1) Input: architecture diagrams or intent
Atlas ingests infrastructure intent—from diagrams, reference architectures, or structured specifications—and validates it against governance rules. It identifies material actions, required approvals, and constraints before proposing changes.
2) Translation into production-grade infrastructure
Atlas converts approved intent into concrete plans for cloud and on‑prem environments. Plans are built with guardrails for security, compliance, and reliability, keeping autonomy bounded to predefined thresholds.
3) Pre-action simulation
Every material change is simulated and impact-assessed before execution. Atlas produces an explainable preview of actions, dependencies, and expected outcomes so approvers and risk owners can make informed decisions.

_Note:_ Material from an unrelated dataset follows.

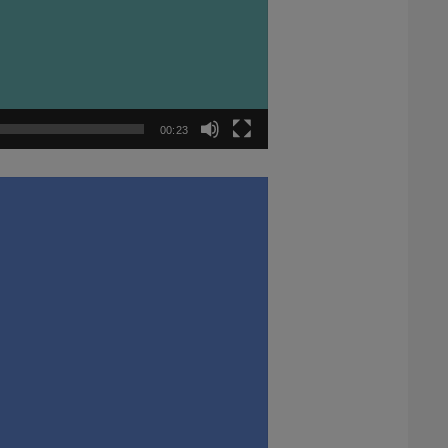
00:23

4) Human approvals for sensitive actions
Sensitive or irreversible steps require explicit human approval. Autonomy cannot silently escalate. Approvers see the simulated plan, risks, and rollback paths before granting consent.
5) Deployment
After approvals, Atlas executes within predefined limits, enforcing least privilege and sequencing. Actions are logged with evidence so they can be audited and traced.
6) Continuous operation and self-healing
Atlas monitors runtime health, drifts, and policy adherence. Within its bounded autonomy, it can remediate non-material issues; material remediations still require approval. All actions remain explainable, logged, and reversible.
7) Rollback and explainability
Rollback paths are defined before execution. If behavior deviates from thresholds or if an operator issues a kill/rollback, Atlas reverts to a known-safe state. Every action includes rationale, context, and evidence to support post-incident review and regulatory audit.